Panteleimon Monastery

St. Panteleimon Monastery (Greek: Άγιος Παντελεήμων, Aghios Panteleimon;Russian: Пантелеймонов, known as Ρωσσικόν, Rossikon), is a Russian Orthodox monastery built on the south-west side of the peninsula of Mt. Athos in Greece. It is the largest of the many monasteries on the peninsula.
The monastery was founded by several monks from Kiev Rus in the 11th century, which is why it is known as 'Rossikon', and traditionally it was inhabited by Kiev and later by Russian Orthodox monks. It was recognized as a separate monastery in 1169.

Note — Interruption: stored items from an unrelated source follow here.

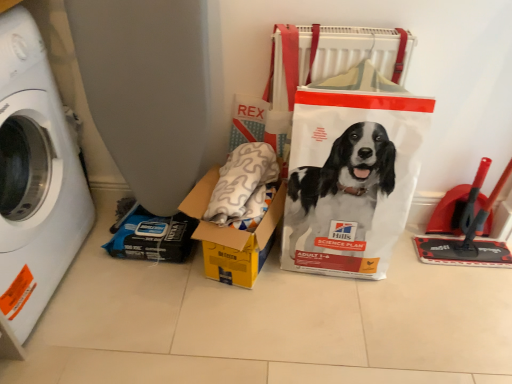 Question: Considering the relative positions of white plastic bag at center and yellow cardboard box at center in the image provided, is white plastic bag at center to the left or to the right of yellow cardboard box at center?

Choices:
 (A) right
 (B) left

Answer: (A)

Question: Is point (342, 228) closer or farther from the camera than point (221, 238)?

Choices:
 (A) closer
 (B) farther

Answer: (B)

Question: Which object is the closest to the yellow cardboard box at center?

Choices:
 (A) white plastic bag at center
 (B) white plastic washing machine at left

Answer: (A)

Question: Which of these objects is positioned farthest from the white plastic bag at center?

Choices:
 (A) white plastic washing machine at left
 (B) yellow cardboard box at center

Answer: (A) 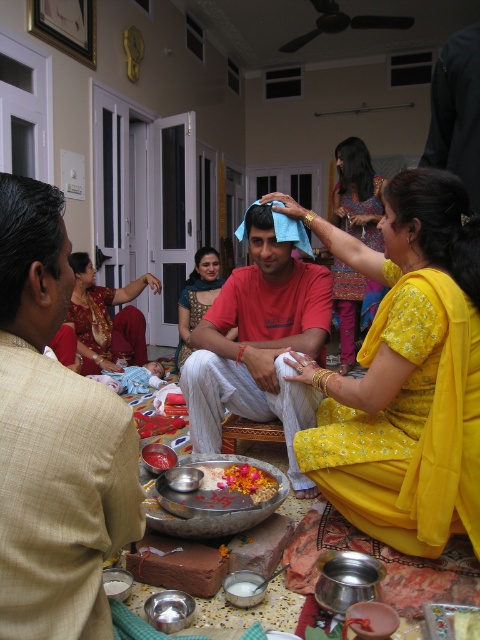 Is point (3, 564) farther from camera compared to point (346, 321)?

No.

Does beige textured suit at left have a greater height compared to printed cotton saree at upper right?

No, beige textured suit at left is not taller than printed cotton saree at upper right.

Does point (58, 504) lie behind point (367, 312)?

No, (58, 504) is closer to viewer.

Where is `beige textured suit at left`? beige textured suit at left is located at coordinates pyautogui.click(x=54, y=440).

Is yellow floral fabric at center wider than printed cotton saree at upper right?

Yes, yellow floral fabric at center is wider than printed cotton saree at upper right.

Can you confirm if yellow floral fabric at center is positioned to the left of printed cotton saree at upper right?

Yes, yellow floral fabric at center is to the left of printed cotton saree at upper right.

Find the location of a particular element. yellow floral fabric at center is located at coordinates (406, 374).

Who is taller, yellow floral fabric at center or yellow floral saree at center?

yellow floral fabric at center is taller.

The width and height of the screenshot is (480, 640). What do you see at coordinates (406, 374) in the screenshot?
I see `yellow floral fabric at center` at bounding box center [406, 374].

Find the location of `yellow floral fabric at center`. yellow floral fabric at center is located at coordinates (406, 374). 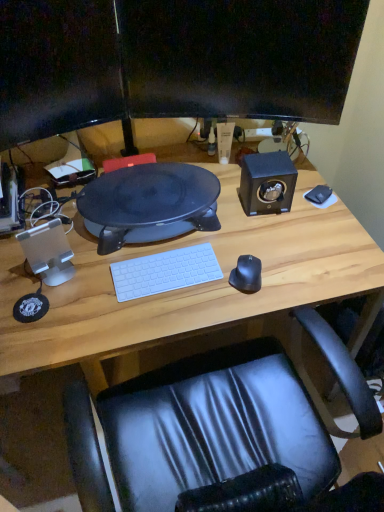 You are a GUI agent. You are given a task and a screenshot of the screen. Output one action in this format:
    pyautogui.click(x=<x>, y=<y>)
    Task: Click on the free spot in front of black matte speaker at upper right, marked as the second speaker in a front-to-back arrangement
    Image resolution: width=384 pixels, height=512 pixels.
    Given the screenshot: What is the action you would take?
    pyautogui.click(x=273, y=239) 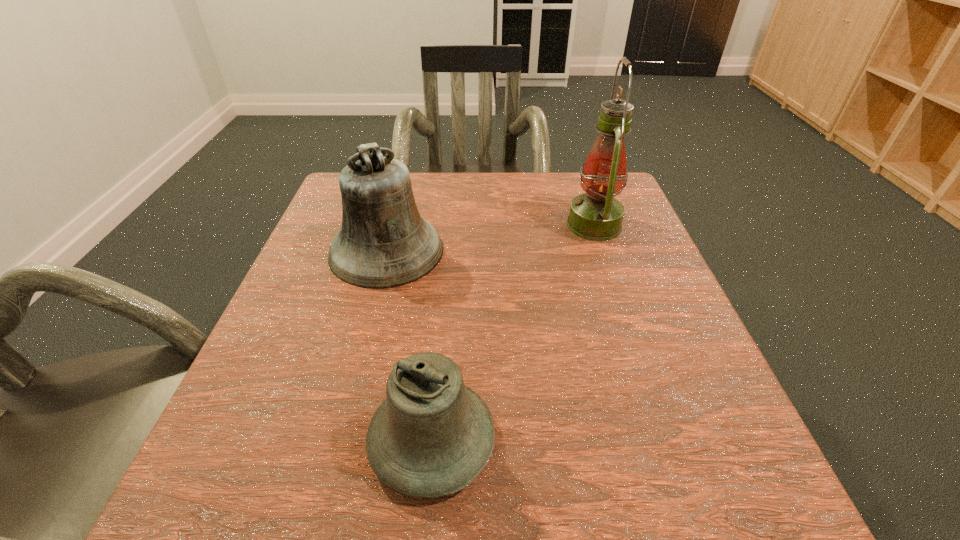 The image size is (960, 540). What are the coordinates of `oil lamp` in the screenshot? It's located at (596, 215).

Where is `the rightmost object`? The height and width of the screenshot is (540, 960). the rightmost object is located at coordinates (596, 215).

Where is `the taller bell`? the taller bell is located at coordinates (383, 243).

What are the coordinates of `the farther bell` in the screenshot? It's located at (383, 243).

This screenshot has height=540, width=960. Find the location of `the nearest object`. the nearest object is located at coordinates point(432,436).

Image resolution: width=960 pixels, height=540 pixels. In order to click on the shortest object in this screenshot , I will do `click(432, 436)`.

The image size is (960, 540). Identify the location of vacant space situated on the back of the oil lamp. (583, 193).

In order to click on free spot located 0.280m on the front of the farther bell in this screenshot , I will do `click(341, 426)`.

Where is `free space located 0.160m on the right of the nearer bell`? The height and width of the screenshot is (540, 960). free space located 0.160m on the right of the nearer bell is located at coordinates tap(613, 440).

Locate an element on the screen. The height and width of the screenshot is (540, 960). oil lamp that is at the far edge is located at coordinates (596, 215). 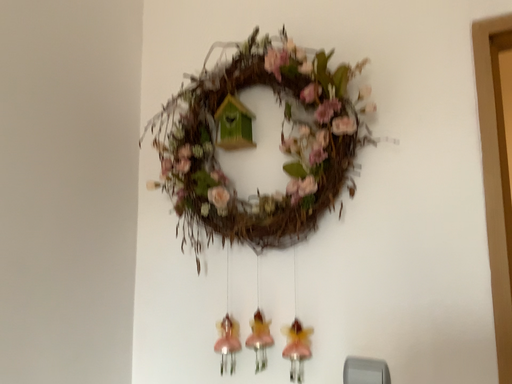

The monastery prospered in the 16th and 17th centuries being lavishly sponsored by the Tsars of Moscovy, but it declined dramatically in the 18th century to the point that there were only two Russian and two Bulgarian monks left by 1730.
The construction of the present monastery on a new site, closer to the seashore, was carried out during the first two decades of the nineteenth century, with the financial help of the ruler of Moldo-Wallachia, Skarlatos Kallimachos. Russian monks numbered 1,000 in 1895, 1,446 in 1903, and more than 2,000 by 1913. During the Tatar yoke in Russia, most of the monks were Greeks and Serbs. Today, due to a great decrease in monastic vocations, only 35 monks live in the monastery, which occupies the nineteenth rank in the hierarchical order of the twenty Athonite monasteries. It is coenobitic (i.e., it is a communal monastic life). It also contains four sketes.
The Monastery of St Panteleimon was repeatedly gutted by fires, most famously in 1307 (when Catalan mercenaries set it aflame) and in 1968. The first Russian leader to visit the monastery was President Vladimir Putin (on September 9, 2005).